As a contributor, you will:

  • Receive formal acknowledgment on the Deep Learning Indaba platform and in downstream research outputs
  • Gain visibility within a pan-African and global AI community
  • Access a growing repository of African datasets to support their own research and innovation
  • Be considered for dataset spotlight sessions, posters, or workshops at Deep Learning Indaba 2026
  • Join a network of collaborators shaping the future of ethical, inclusive AI in Africa.

Dataset Tracks and Awards

To recognize excellence and encourage high-impact contributions, selected datasets may be featured under dedicated Dataset Tracks and Awards, including (but not limited to):

  • Best Community-Centered Dataset – for datasets developed through participatory or community-led approaches
  • Best Low-Resource Language Dataset – advancing representation of underrepresented African languages and dialects
  • Best Dataset for Social Impact – addressing critical challenges in health, education, climate, or economic development
  • Best Student or Early-Career Dataset,  highlighting outstanding contributions from emerging researchers

Awarded datasets may receive special recognition during the conference, increased visibility on the Indaba platform, and prioritization for follow-on collaborations.

Join Us in Nigeria

This Call for African Datasets is part of the broader conversation at Deep Learning Indaba 2026 in Nigeria. The conference will convene researchers, practitioners, policymakers, and industry leaders for deep technical exchange, community building, and collaboration.

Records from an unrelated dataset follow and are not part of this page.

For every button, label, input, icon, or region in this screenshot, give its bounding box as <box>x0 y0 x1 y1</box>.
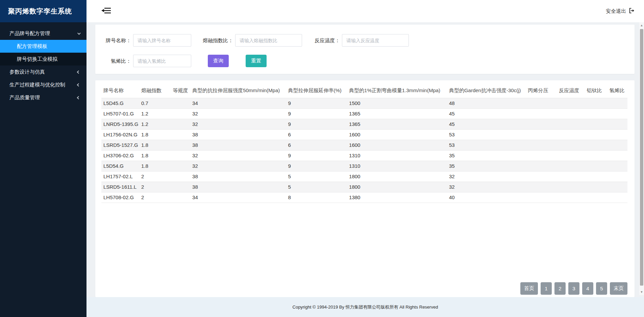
table-cell: 9 <box>286 98 347 108</box>
table-cell: 2 <box>139 182 171 192</box>
table-cell <box>171 182 191 192</box>
page-button-4[interactable]: 4 <box>582 282 593 295</box>
table-cell: LH1757-02.L <box>101 171 139 182</box>
table-cell: 1.8 <box>139 140 171 150</box>
table-cell: 1800 <box>347 171 447 182</box>
table-cell: 38 <box>190 182 286 192</box>
table-cell: 35 <box>447 150 526 161</box>
table-cell <box>557 182 585 192</box>
topbar: 安全退出 <box>86 0 644 22</box>
search-form: 牌号名称： 熔融指数比： 反应温度： 氢烯比： 查询 重置 <box>95 25 635 74</box>
column-header-4: 典型拉伸屈服延伸率(%) <box>286 84 347 98</box>
table-cell <box>608 192 627 203</box>
scroll-up-icon[interactable]: ▲ <box>639 23 644 28</box>
data-table: 牌号名称熔融指数等规度典型的抗拉伸屈服强度50mm/min(Mpa)典型拉伸屈服… <box>101 84 627 203</box>
sidebar-item-3[interactable]: 参数设计与仿真 <box>0 65 86 78</box>
sidebar-item-label: 牌号切换工业模拟 <box>17 56 57 62</box>
table-row: LH5707-01.G1.2329136545 <box>101 108 627 119</box>
table-cell: 45 <box>447 119 526 129</box>
table-row: LH1756-02N.G1.8386160053 <box>101 129 627 140</box>
sidebar-item-5[interactable]: 产品质量管理 <box>0 91 86 104</box>
page-button-5[interactable]: 5 <box>596 282 607 295</box>
table-cell <box>171 119 191 129</box>
logout-button[interactable]: 安全退出 <box>606 0 635 22</box>
brand-name-input[interactable] <box>133 34 191 47</box>
table-cell <box>608 119 627 129</box>
column-header-3: 典型的抗拉伸屈服强度50mm/min(Mpa) <box>190 84 286 98</box>
table-cell <box>526 182 557 192</box>
table-cell: 32 <box>447 171 526 182</box>
table-cell: 2 <box>139 171 171 182</box>
reaction-temp-input[interactable] <box>342 34 409 47</box>
melt-index-ratio-input[interactable] <box>235 34 302 47</box>
table-cell: 2 <box>139 192 171 203</box>
sidebar-item-0[interactable]: 产品牌号配方管理 <box>0 27 86 40</box>
table-cell <box>585 119 608 129</box>
table-cell <box>557 119 585 129</box>
column-header-9: 铝钛比 <box>585 84 608 98</box>
page-button-首页[interactable]: 首页 <box>520 282 538 295</box>
table-cell: 1500 <box>347 98 447 108</box>
scroll-down-icon[interactable]: ▼ <box>639 290 644 294</box>
page-button-3[interactable]: 3 <box>568 282 579 295</box>
table-cell: 32 <box>190 161 286 171</box>
page-button-1[interactable]: 1 <box>541 282 552 295</box>
table-cell: 53 <box>447 129 526 140</box>
sidebar-item-4[interactable]: 生产过程建模与优化控制 <box>0 78 86 91</box>
brand-name-label: 牌号名称： <box>95 34 131 47</box>
logout-label: 安全退出 <box>606 8 626 15</box>
table-row: LNRD5-1395.G1.2329136545 <box>101 119 627 129</box>
data-table-card: 牌号名称熔融指数等规度典型的抗拉伸屈服强度50mm/min(Mpa)典型拉伸屈服… <box>95 80 635 297</box>
table-cell: LNRD5-1395.G <box>101 119 139 129</box>
table-cell <box>608 98 627 108</box>
table-row: L5D54.G1.8329131035 <box>101 161 627 171</box>
app-title: 聚丙烯数字孪生系统 <box>0 0 86 22</box>
hydrogen-ratio-input[interactable] <box>133 55 191 67</box>
table-cell <box>526 140 557 150</box>
column-header-1: 熔融指数 <box>139 84 171 98</box>
vertical-scrollbar[interactable]: ▲ ▼ <box>639 22 644 295</box>
table-cell: LH5707-01.G <box>101 108 139 119</box>
chevron-left-icon <box>77 83 80 86</box>
page-button-末页[interactable]: 末页 <box>610 282 627 295</box>
table-row: LSRD5-1527.G1.8386160053 <box>101 140 627 150</box>
table-cell <box>171 171 191 182</box>
column-header-2: 等规度 <box>171 84 191 98</box>
table-cell <box>171 150 191 161</box>
page-button-2[interactable]: 2 <box>554 282 566 295</box>
sidebar-item-label: 配方管理模板 <box>17 43 47 50</box>
table-cell: L5D54.G <box>101 161 139 171</box>
column-header-0: 牌号名称 <box>101 84 139 98</box>
melt-index-ratio-label: 熔融指数比： <box>197 34 233 47</box>
table-cell: LH3706-02.G <box>101 150 139 161</box>
table-cell <box>585 161 608 171</box>
table-cell <box>557 140 585 150</box>
table-cell <box>585 150 608 161</box>
scrollbar-thumb[interactable] <box>640 29 643 286</box>
table-cell <box>557 108 585 119</box>
table-cell <box>171 161 191 171</box>
table-cell: 9 <box>286 119 347 129</box>
table-cell: LSRD5-1527.G <box>101 140 139 150</box>
table-cell <box>585 192 608 203</box>
table-cell <box>608 171 627 182</box>
main-content: 牌号名称： 熔融指数比： 反应温度： 氢烯比： 查询 重置 牌号名称熔融指数等规… <box>86 22 644 317</box>
table-cell: 38 <box>190 140 286 150</box>
sidebar-collapse-icon[interactable] <box>101 6 112 16</box>
table-cell: 34 <box>190 98 286 108</box>
reset-button[interactable]: 重置 <box>246 55 267 67</box>
table-cell <box>608 140 627 150</box>
sidebar-item-2[interactable]: 牌号切换工业模拟 <box>0 53 86 65</box>
table-cell: 1365 <box>347 119 447 129</box>
sidebar-item-1[interactable]: 配方管理模板 <box>0 40 86 53</box>
footer: Copyright © 1994-2019 By 恒力集团有限公司版权所有 Al… <box>86 297 644 317</box>
table-cell <box>171 129 191 140</box>
table-cell <box>585 108 608 119</box>
table-cell <box>585 182 608 192</box>
table-cell <box>608 150 627 161</box>
table-cell <box>171 140 191 150</box>
table-cell: 48 <box>447 98 526 108</box>
reaction-temp-label: 反应温度： <box>303 34 340 47</box>
table-row: LH1757-02.L2385180032 <box>101 171 627 182</box>
query-button[interactable]: 查询 <box>208 55 229 67</box>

Whether you are a researcher, policymaker, industry leader, or community advocate, your contribution matters. Together, we can build AI systems that reflect, respect, and serve the African continent on its own terms.

For questions or more information, contact riad@deeplearningindaba.com or samueloladejo@deeplearningindaba.com 

Let’s make African data the foundation for innovation that transforms lives and builds a brighter future for all!

Post-Indaba Sustainability and Stewardship

We recognize that meaningful impact requires datasets to remain useful beyond a single conference cycle. As such, we aim to explore post-Indaba sustainability through:

  • Long-term hosting or trusted repository partnerships
  • Clear licensing and governance frameworks to support responsible reuse
  • Ongoing community engagement around dataset updates, maintenance, and documentation

Where feasible, we will facilitate continued collaboration between dataset contributors, users, and institutional partners to ensure that these datasets remain living resources for African AI research and innovation.